___ PROVIDED MATERIAL
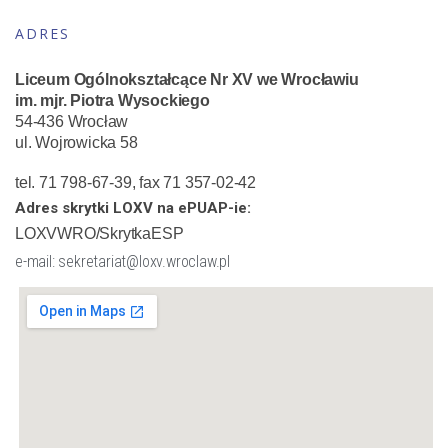
ADRES
Liceum Ogólnokształcące Nr XV we Wrocławiu
im. mjr. Piotra Wysockiego
54-436 Wrocław
ul. Wojrowicka 58
tel. 71 798-67-39, fax 71 357-02-42
Adres skrytki LOXV na ePUAP-ie:
LOXVWRO/SkrytkaESP
e-mail: sekretariat@loxv.wroclaw.pl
______
» EXERCISE
What comes back should match the records exactly, minus any pictures.

» ANSWER TO THIS EXERCISE
ADRES
Liceum Ogólnokształcące Nr XV we Wrocławiu
im. mjr. Piotra Wysockiego
54-436 Wrocław
ul. Wojrowicka 58
tel. 71 798-67-39, fax 71 357-02-42
Adres skrytki LOXV na ePUAP-ie:
LOXVWRO/SkrytkaESP
e-mail: sekretariat@loxv.wroclaw.pl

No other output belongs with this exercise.